El guión es conocido: antes de mandar nadie se mancha con decisiones impopulares porque la prioridad es ganar clics, aplausos y votos. Pero una vez sentados en el escritorio, rodeados de expertos que les explican que la realidad no cabe en un trino, entienden —tarde, pero entienden— que mandar y opinar son verbos distintos. Y, aun así, hicieron lo que tanto criticaron. No por convicción, sino porque gobernar exige coherencia que no vende en redes. En ese contraste se asoma el país real.
Esa contradicción, tan vieja como la política misma, queda retratada por Daniel Samper en su libro “50 maneras de identificar a un corrupto”: la capacidad de manipulación no falló nunca, incluso cuando no se habla de corrupción sino de cálculo. Ahora, la maquinaria de promesas volvió a encender motores. Pero el reto para la ciudadanía sigue siendo el mismo: diferenciar lo cierto de la simple carrera por atención.
El episodio más reciente lo protagonizó el presidente Gustavo Petro. Respondió a sectores de izquierda que cuestionaron la operación militar en Guaviare, donde murieron siete menores reclutados por las disidencias de Iván Mordisco. Petro desestimó las críticas, dijo que eran “infundadas” y defendió que no rompió el principio de distinción del Derecho Internacional Humanitario porque “no había civiles en la zona”. Rechazó comparaciones con Gaza o el Caribe y explicó que las armas usadas no tenían el mismo poder destructivo.
Argumentó también que no tenían información sobre la presencia de menores y usó una línea conocida: que renunciar a bombardear incentiva a los grupos armados a reclutar más niños para blindar a sus mandos. El mensaje fue claro: la operación fue necesaria, dijo, y quienes la criticaron no entendieron la lógica del conflicto.
El contraste es inevitable. Cuando Iván Duque autorizó bombardeos en circunstancias similares, el entonces senador Petro lo acusó de cometer un crimen de guerra. Hoy usa razonamientos casi calcados de aquel gobierno.
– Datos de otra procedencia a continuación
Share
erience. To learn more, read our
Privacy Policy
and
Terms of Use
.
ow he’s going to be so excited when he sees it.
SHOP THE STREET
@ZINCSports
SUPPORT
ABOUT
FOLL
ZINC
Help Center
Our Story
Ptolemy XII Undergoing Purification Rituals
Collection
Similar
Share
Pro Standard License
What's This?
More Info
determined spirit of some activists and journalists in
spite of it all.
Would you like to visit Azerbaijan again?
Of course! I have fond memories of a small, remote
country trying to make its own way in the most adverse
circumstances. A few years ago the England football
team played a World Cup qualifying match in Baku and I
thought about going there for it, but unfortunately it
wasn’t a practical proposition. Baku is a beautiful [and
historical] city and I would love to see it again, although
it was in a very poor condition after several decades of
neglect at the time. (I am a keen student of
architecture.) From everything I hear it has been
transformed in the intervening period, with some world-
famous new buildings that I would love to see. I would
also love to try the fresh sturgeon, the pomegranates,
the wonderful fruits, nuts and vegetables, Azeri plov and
Ese espejo incomoda, pero revela algo más profundo: la coherencia siempre pierde cuando se interpone entre el poder y la opinión pública.
Y esto no es exclusivo del actual presidente. Pasó con Duque, con Uribe, con Claudia López y con varios más. Todos criticaron lo que después hicieron. Todos defendieron lo que antes atacaron. La incoherencia dejó de ser desliz para convertirse en método.
La reflexión es simple: ¿cuándo vamos a dejar de tragarnos tantas bobadas? El día que exijamos consistencia y premiemos la sensatez sobre el espectáculo, ese día crecerá el país. Ojalá tener poder sirva algún día para crear, mejorar y corregir, no para actuar. Yo sigo creyendo que Colombia puede mirar hacia adelante. Ojalá no me equivoque.